[Page-level text extractions]
== Segment start ==
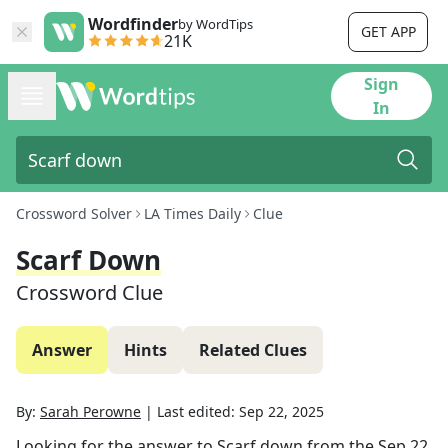
Wordfinder
by WordTips
GET APP
21K
Sign
In
Crossword Solver
LA Times Daily
Clue
Scarf Down
Crossword Clue
Answer
Hints
Related Clues
By:
Sarah Perowne
|
Last edited:
Sep 22, 2025
Looking for the answer to
Scarf down
from the
Sep 22,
== Segment end ==
■ **Work instructions**
Set down every entry above again exactly, dropping each picture.

■ **Response**
Wordfinder
by WordTips
GET APP
21K
Sign
In
Crossword Solver
LA Times Daily
Clue
Scarf Down
Crossword Clue
Answer
Hints
Related Clues
By:
Sarah Perowne
|
Last edited:
Sep 22, 2025
Looking for the answer to
Scarf down
from the
Sep 22,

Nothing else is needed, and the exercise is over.